Just in time for Halloween we are pleased to announce a spooky new addition to our Gemmell Collection of “Dance of Death” books, the appropriately titled Auch ein Totentanz (i.e. Yet Another Dance of Death). The Dance of Death is an artistic genre born in the late medieval period which incorporated images of Death, personified as a skeleton, leading people (sometimes dancing) to their death. It played on the idea that life is fleeting and temporary and that, regardless of rank or station, we all die.

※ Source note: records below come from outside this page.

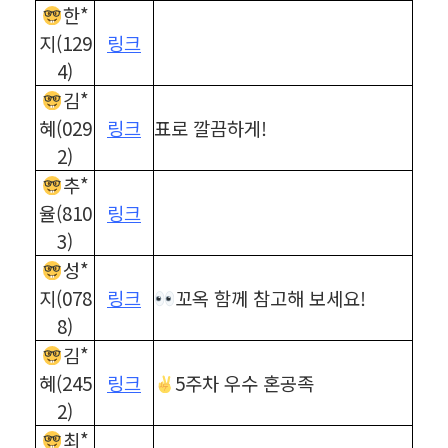
한*
지(129
링크
4)
김*
혜(029
링크
표로 깔끔하게!
2)
추*
율(810
링크
3)
성*
지(078
링크
꼬옥 함께 참고해 보세요!
8)
김*
혜(245
링크
5주차 우수 혼공족
2)
최*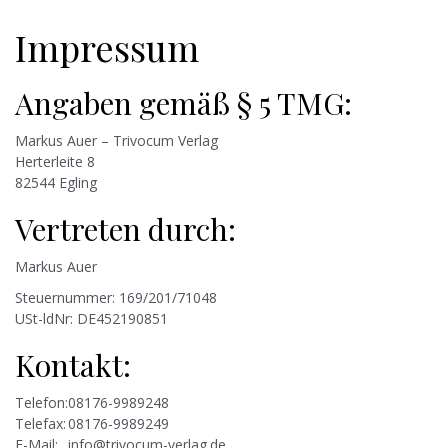
Impressum
Angaben gemäß § 5 TMG:
Markus Auer – Trivocum Verlag
Herterleite 8
82544 Egling
Vertreten durch:
Markus Auer
Steuernummer: 169/201/71048
USt-ldNr: DE452190851
Kontakt:
Telefon:
08176-9989248
Telefax:
08176-9989249
E-Mail:
info@trivocum-verlag.de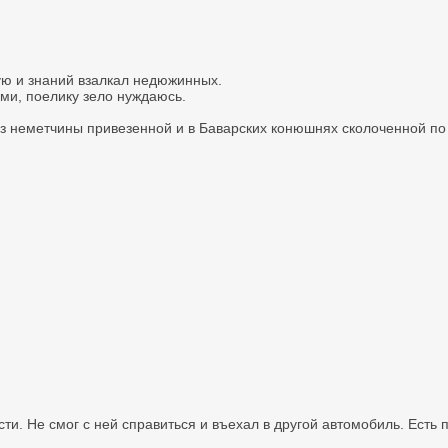
ую и знаний взалкал недюжинных.
ми, поелику зело нуждаюсь.
из неметчины привезенной и в Баварских конюшнях сколоченной по
ти. Не смог с ней справиться и въехал в другой автомобиль. Есть 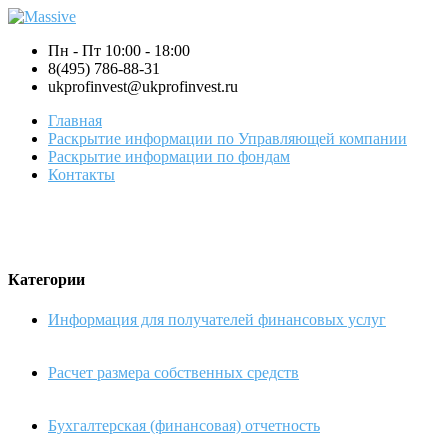
Пн - Пт 10:00 - 18:00
8(495) 786-88-31
ukprofinvest@ukprofinvest.ru
Главная
Раскрытие информации по Управляющей компании
Раскрытие информации по фондам
Контакты
Категории
Информация для получателей финансовых услуг
Расчет размера собственных средств
Бухгалтерская (финансовая) отчетность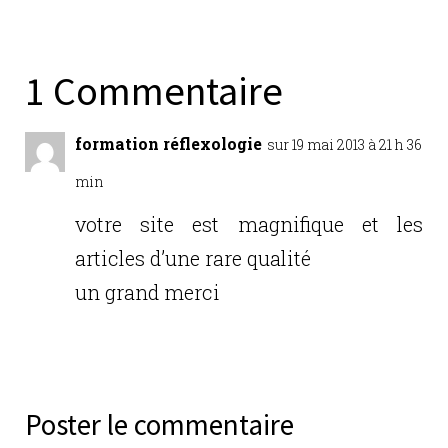
c
it
k
ai
ta
e
te
e
l
g
b
r
dI
er
1 Commentaire
o
n
o
formation réflexologie
sur 19 mai 2013 à 21 h 36
k
min
votre site est magnifique et les
articles d’une rare qualité
un grand merci
Réponse
Poster le commentaire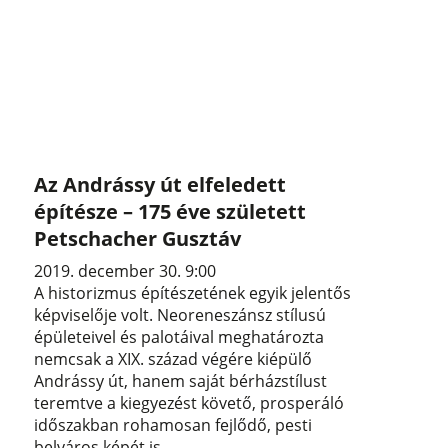
Az Andrássy út elfeledett
építésze – 175 éve született
Petschacher Gusztáv
2019. december 30. 9:00
A historizmus építészetének egyik jelentős
képviselője volt. Neoreneszánsz stílusú
épületeivel és palotáival meghatározta
nemcsak a XIX. század végére kiépülő
Andrássy út, hanem saját bérházstílust
teremtve a kiegyezést követő, prosperáló
időszakban rohamosan fejlődő, pesti
belváros képét is.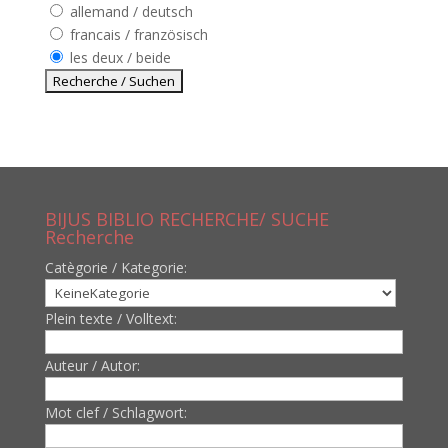
allemand / deutsch
francais / französisch
les deux / beide
BIJUS BIBLIO RECHERCHE/ SUCHE
Recherche
Catègorie / Kategorie:
Plein texte / Volltext:
Auteur / Autor:
Mot clef / Schlagwort: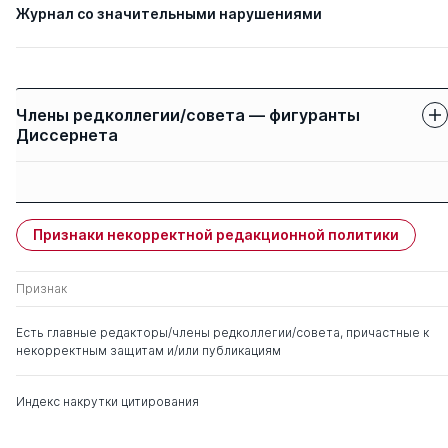
Журнал со значительными нарушениями
Члены редколлегии/совета — фигуранты
Диссернета
Защиты членов
Имя
Степень
свои
чужие
Признаки некорректной редакционной политики
Малько Александр
д. ю.н.
0
11
Васильевич
Признак
Боер Виктор Матвеевич
д. ю.н.
0
5
Есть главные редакторы/члены редколлегии/совета, причастные к
некорректным защитам и/или публикациям
Индекс накрутки цитирования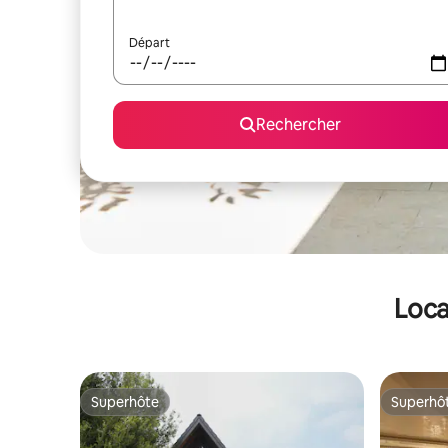
Départ
Rechercher
Loca
Superhôte
Superhô
Superhôte
Superhô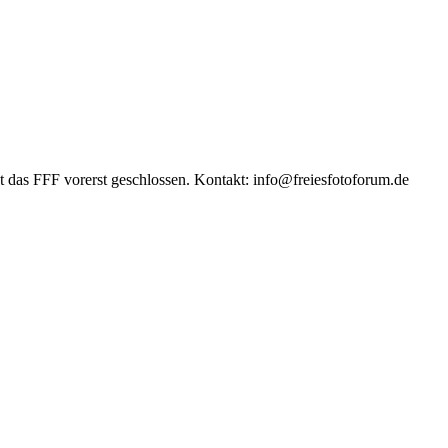
das FFF vorerst geschlossen. Kontakt: info@freiesfotoforum.de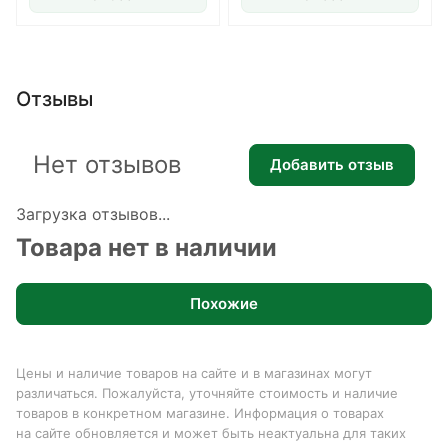
Отзывы
Нет отзывов
Добавить отзыв
Загрузка отзывов...
Товара нет в наличии
Похожие
Цены и наличие товаров на сайте и в магазинах могут
различаться. Пожалуйста, уточняйте стоимость и наличие
товаров в конкретном магазине. Информация о товарах
на сайте обновляется и может быть неактуальна для таких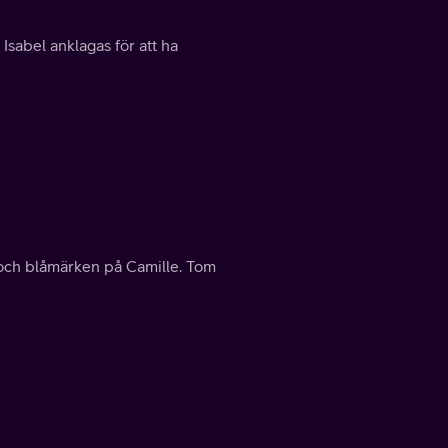
Isabel anklagas för att ha
r och blåmärken på Camille. Tom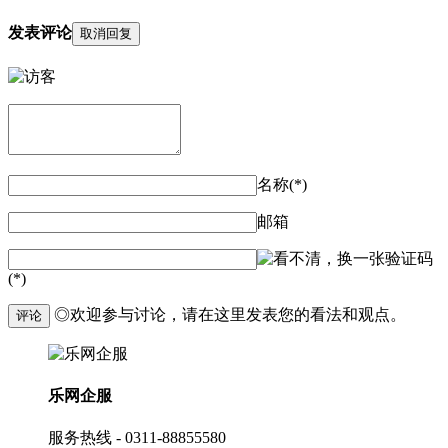
发表评论
取消回复
名称(*)
邮箱
验证码
(*)
◎欢迎参与讨论，请在这里发表您的看法和观点。
评论
乐网企服
服务热线 - 0311-88855580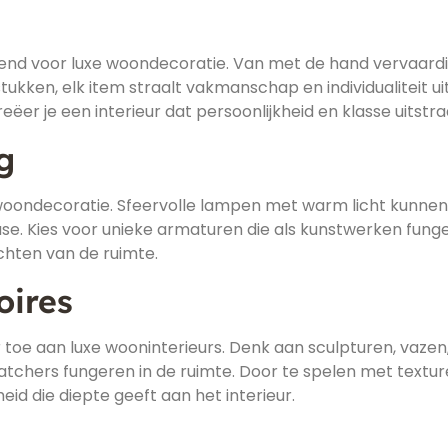
kend voor luxe woondecoratie. Van met de hand vervaard
ken, elk item straalt vakmanschap en individualiteit uit
eëer je een interieur dat persoonlijkheid en klasse uitstraa
g
xe woondecoratie. Sfeervolle lampen met warm licht kunne
ase. Kies voor unieke armaturen die als kunstwerken fung
lichten van de ruimte.
oires
toe aan luxe wooninterieurs. Denk aan sculpturen, vazen
tchers fungeren in de ruimte. Door te spelen met textur
id die diepte geeft aan het interieur.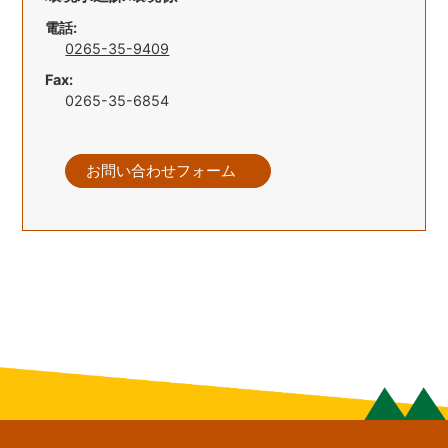
電話:
0265-35-9409
Fax:
0265-35-6854
お問い合わせフォーム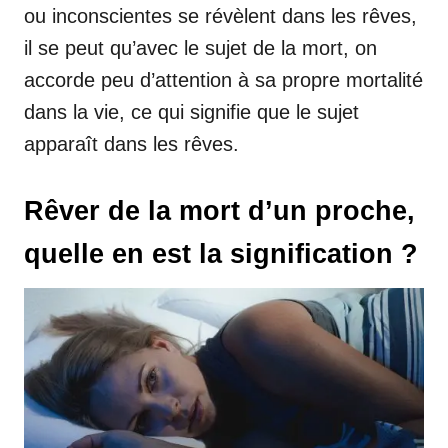
ou inconscientes se révèlent dans les rêves,
il se peut qu’avec le sujet de la mort, on
accorde peu d’attention à sa propre mortalité
dans la vie, ce qui signifie que le sujet
apparaît dans les rêves.
Rêver de la mort d’un proche,
quelle en est la signification ?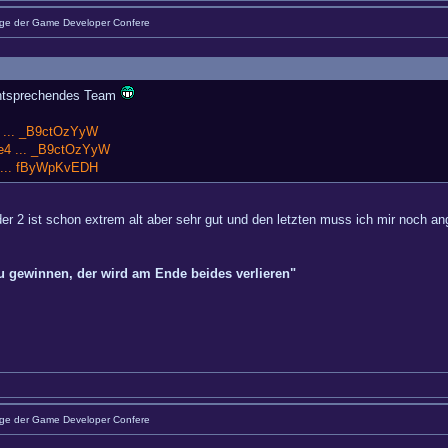
äge der Game Developer Confere
 entsprechendes Team
4 ... _B9ctOzYyW
e4 ... _B9ctOzYyW
4 ... fByWpKvEDH
der 2 ist schon extrem alt aber sehr gut und den letzten muss ich mir noch a
zu gewinnen, der wird am Ende beides verlieren"
äge der Game Developer Confere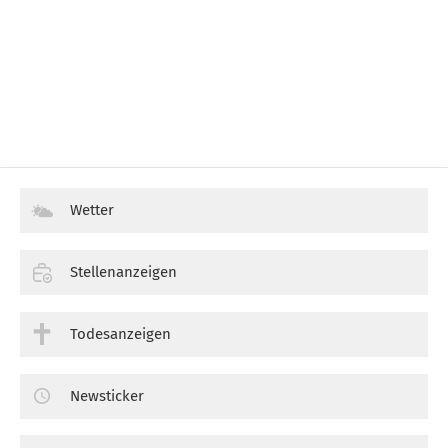
Wetter
Stellenanzeigen
Todesanzeigen
Newsticker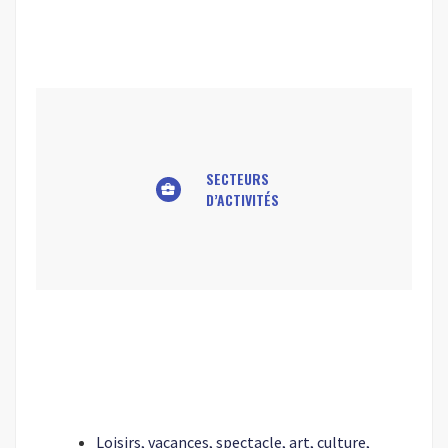
SECTEURS
business_center
D’ACTIVITÉS
Loisirs, vacances, spectacle, art, culture,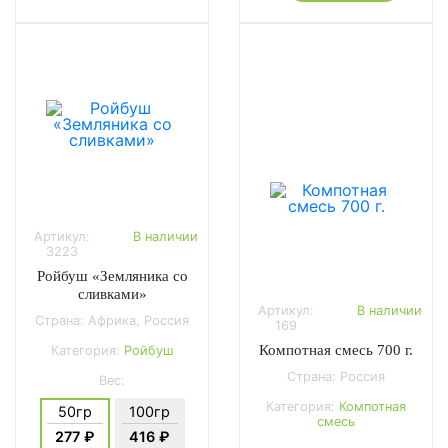
Артикул:
В наличии
3223
Ройбуш «Земляника со
сливками»
Артикул:
В наличии
Страна: Африка, Россия
169
Компотная смесь 700 г.
Категория:
Ройбуш
Страна: Россия
Вес:
Категория:
Компотная
50гр
100гр
смесь
277 ₽
416 ₽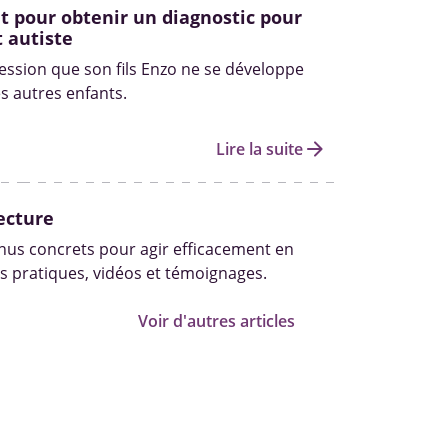
 pour obtenir un diagnostic pour
 autiste
ression que son fils Enzo ne se développe
 autres enfants.
arrow_forward
Lire la suite
ecture
us concrets pour agir efficacement en
s pratiques, vidéos et témoignages.
Voir d'autres articles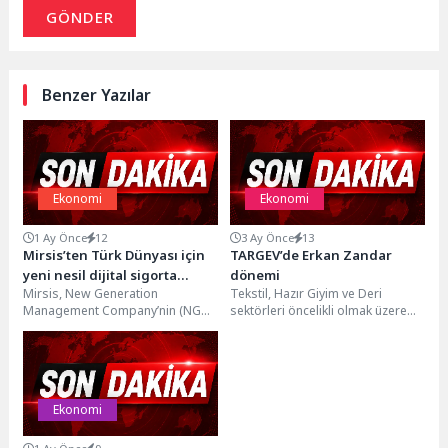
GÖNDER
Benzer Yazılar
Ekonomi
Ekonomi
1 Ay Önce
12
3 Ay Önce
13
Mirsis’ten Türk Dünyası için
TARGEV’de Erkan Zandar
yeni nesil dijital sigorta
dönemi
Mirsis, New Generation
Tekstil, Hazır Giyim ve Deri
platformu: “TurkiCore”
Management Company’nin (NGM)
sektörleri öncelikli olmak üzere
strateji ofisi ve bölgesel
Türkiye’nin rekabet üstünlüğüne
koordinasyon liderliğinde, Türk
sahip olduğu sektörlerde...
Cumhuriyetleri’ndeki sigorta...
Ekonomi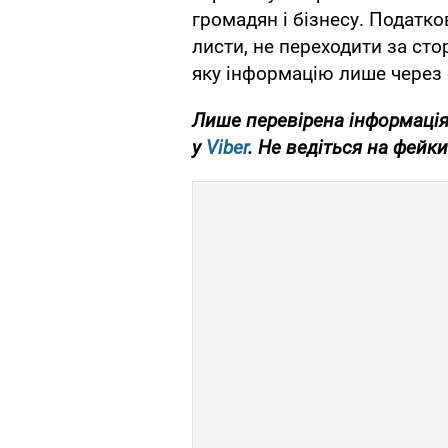
громадян і бізнесу. Податко
листи, не переходити за ст
яку інформацію лише через 
Лише перевірена інформація
у
Viber
. Не ведіться на фейки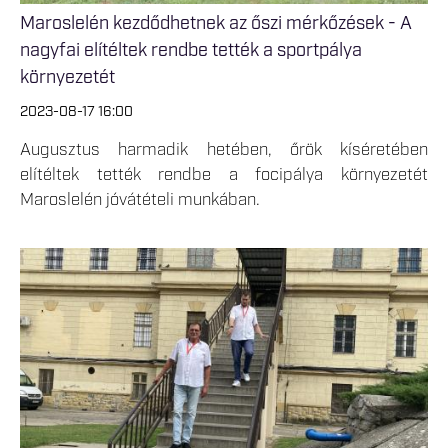
Maroslelén kezdődhetnek az őszi mérkőzések - A
nagyfai elítéltek rendbe tették a sportpálya
környezetét
2023-08-17 16:00
Augusztus harmadik hetében, őrök kíséretében
elítéltek tették rendbe a focipálya környezetét
Maroslelén jóvátételi munkában.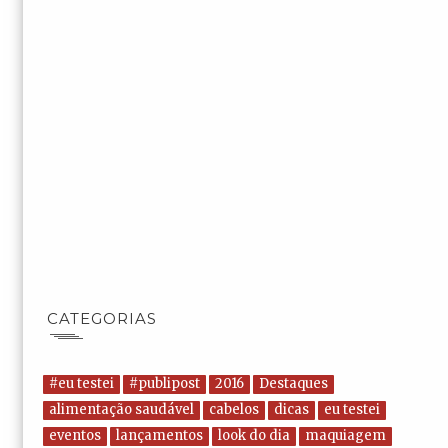
CATEGORIAS
#eu testei
#publipost
2016
Destaques
alimentação saudável
cabelos
dicas
eu testei
eventos
lançamentos
look do dia
maquiagem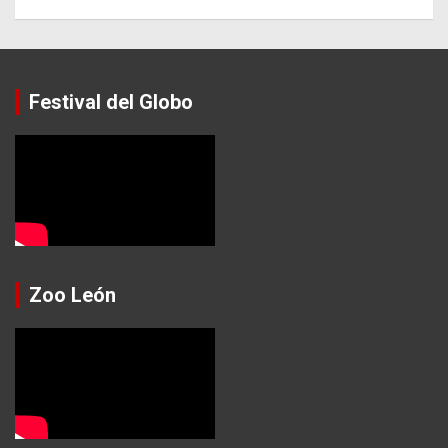
Festival del Globo
Zoo León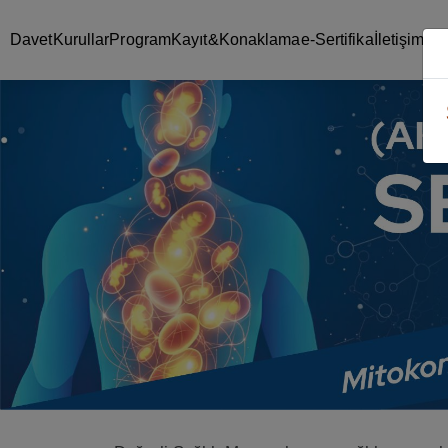
Davet
Kurullar
Program
Kayıt&Konaklama
e-Sertifika
İletişim &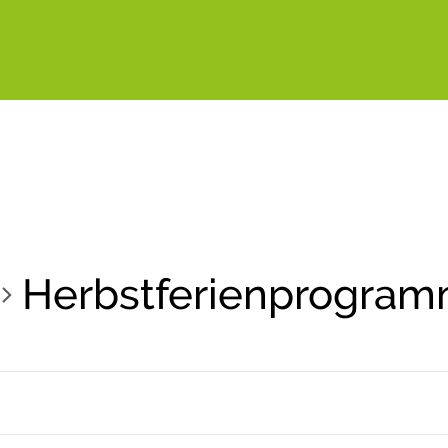
Herbstferienprogra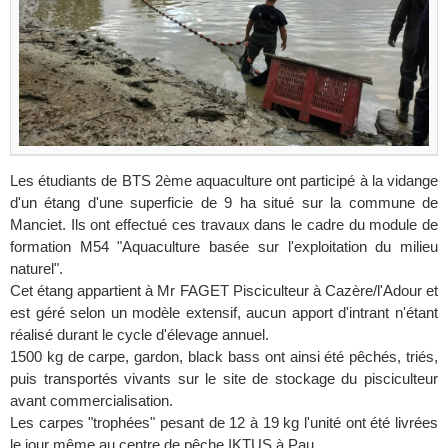
Les étudiants de BTS 2ème aquaculture ont participé à la vidange
d'un étang d'une superficie de 9 ha situé sur la commune de
Manciet. Ils ont effectué ces travaux dans le cadre du module de
formation M54 "Aquaculture basée sur l'exploitation du milieu
naturel".
Cet étang appartient à Mr FAGET Pisciculteur à Cazère/l'Adour et
est géré selon un modèle extensif, aucun apport d'intrant n'étant
réalisé durant le cycle d'élevage annuel.
1500 kg de carpe, gardon, black bass ont ainsi été pêchés, triés,
puis transportés vivants sur le site de stockage du pisciculteur
avant commercialisation.
Les carpes "trophées" pesant de 12 à 19 kg l'unité ont été livrées
le jour même au centre de pêche IKTUS à Pau.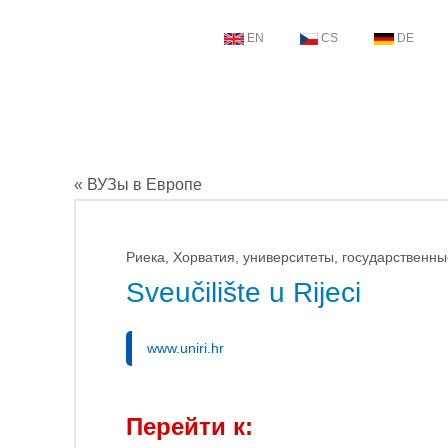
EN
CS
DE
« ВУЗы в Европе
Риека, Хорватия, университеты, государственны
Sveučilište u Rijeci
www.uniri.hr
Перейти к: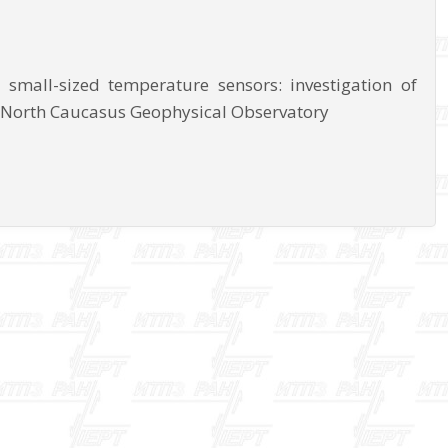
mall-sized temperature sensors: investigation of
he North Caucasus Geophysical Observatory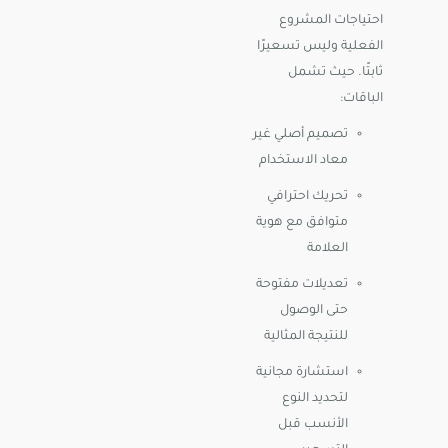
احتياجات المشروع
الفعلية وليس تسعيرًا
ثابتًا. حيث تشمل
الباقات:
تصميم أصلي غير
معاد الاستخدام
تحريك احترافي
متوافق مع هوية
العلامة
تعديلات مفتوحة
حتى الوصول
للنتيجة المثالية
استشارة مجانية
لتحديد النوع
الأنسب قبل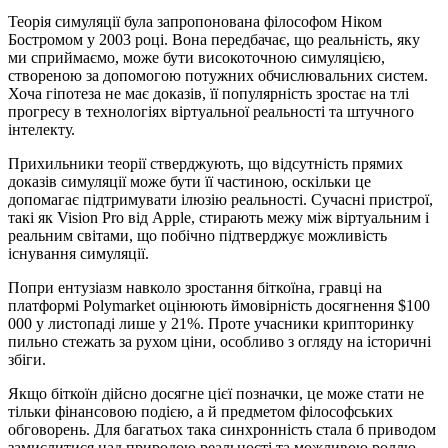
Теорія симуляції була запропонована філософом Ніком
Бостромом у 2003 році. Вона передбачає, що реальність, яку
ми сприймаємо, може бути високоточною симуляцією,
створеною за допомогою потужних обчислювальних систем.
Хоча гіпотеза не має доказів, її популярність зростає на тлі
прогресу в технологіях віртуальної реальності та штучного
інтелекту.
Прихильники теорії стверджують, що відсутність прямих
доказів симуляції може бути її частиною, оскільки це
допомагає підтримувати ілюзію реальності. Сучасні пристрої,
такі як Vision Pro від Apple, стирають межу між віртуальним і
реальним світами, що побічно підтверджує можливість
існування симуляції.
Попри ентузіазм навколо зростання біткоїна, гравці на
платформі Polymarket оцінюють ймовірність досягнення $100
000 у листопаді лише у 21%. Проте учасники крипторинку
пильно стежать за рухом ціни, особливо з огляду на історичні
збіги.
Якщо біткоїн дійсно досягне цієї позначки, це може стати не
тільки фінансовою подією, а й предметом філософських
обговорень. Для багатьох така синхронність стала б приводом
замислитися над природою реальності та можливою роллю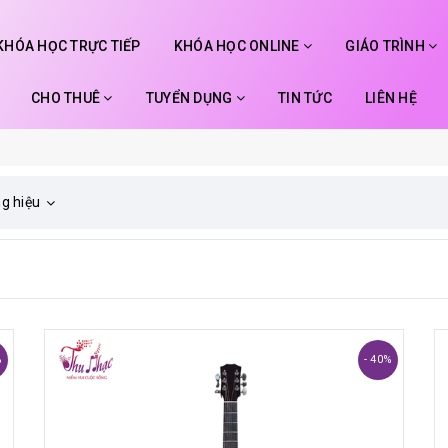
KHÓA HỌC TRỰC TIẾP
KHÓA HỌC ONLINE
GIÁO TRÌNH
CHO THUÊ
TUYỂN DỤNG
TIN TỨC
LIÊN HỆ
g hiệu
%
- 40%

Our latest acquisition is certainly not medieval though. Produced in the mid nineteenth century by German artist Alfred Rethel (1816-1859) with accompanying verse from Robert Reinick (1805-1852) Auch ein Totentanz recalls the earlier Dance of Death genre (particularly Hans Holbein’s version) but updates it to the nineteenth century. It takes the form of a highly politicised series of six woodcuts illustrating the danger of revolution. Popular uprisings and democratic revolutions spread across Europe during 1848 and this series was apparently conceived in response to the revolutionary sentiment, particularly perhaps the May 1849 uprising in Dresden, where the artist was resident.1 The series seems fundamentally conservative and anti-revolutionary in nature with the figure of Death deliberately misleading the working people into believing that they are righteously aggrieved, agitating them to rebel, then leading them to the barricades and their death in a hail of bullets. Despite some scholars now arguing that this counterrevolutionary message was not the artist’s intention, the series was apparently wildly popular with conservatives and those opposed to revolutionary republicanism and it was reprinted in huge numbers across Europe and was even used in schools as a warning to children against radicalism.2
The story told by Auch ein Totentanz is roughly as follows: Death, wearing what readers would recognise as the tell-tale style of coat and hat of a revolutionary radical, is seen riding into a small German town. He sets up a stall in front of a tavern. A poster on the tavern wall bears the revolutionary slogan “Freiheit, Gleichheit, Brüderlichkeit” (i.e. Liberty, Equality, Fraternity). By holding the wrong part of the scales of justice Death proceeds to “con” the populace into believing that a worker’s clay pipe weighs the same as the king’s crown. He then leads the people to rebel , brandishing a sword labelled “Volks iustiz” (People’s Justice) before proceeding to the barricades where he holds the red flag aloft and watches on as the workers are shot to death by the army. The series ends with Death on horseback, crowned with triumphant laurels, surveying the carnage, accompanied by the text “Als Brüder alle, frei und gleich” (i.e. All as brothers free and equal) linking the revolutionary slogan of earlier with the traditional Dance of Death theme of equality in death.
You can read more about the Dance of Death on our web pages.
1 Albert Boime (1991) “Alfred Rethel’s counterrevolutionary death dance” Art Bulletin 73, 4.
2 Peter Paret (1986) “The German revolution of 1848 and Rethel’s Dance of death” Journal of Interdisciplinary History XVII, I; and Paul Goldman (2012) Reading Victorian illustration, 1855-1875, Spoils of the Lumber Room (Farnham: Ashgate, 2012) p. 46; for an alternative views see Albert Boime (1991) “Alfred Rethel’s counterrevolutionary death dance” Art Bulletin 73, 4.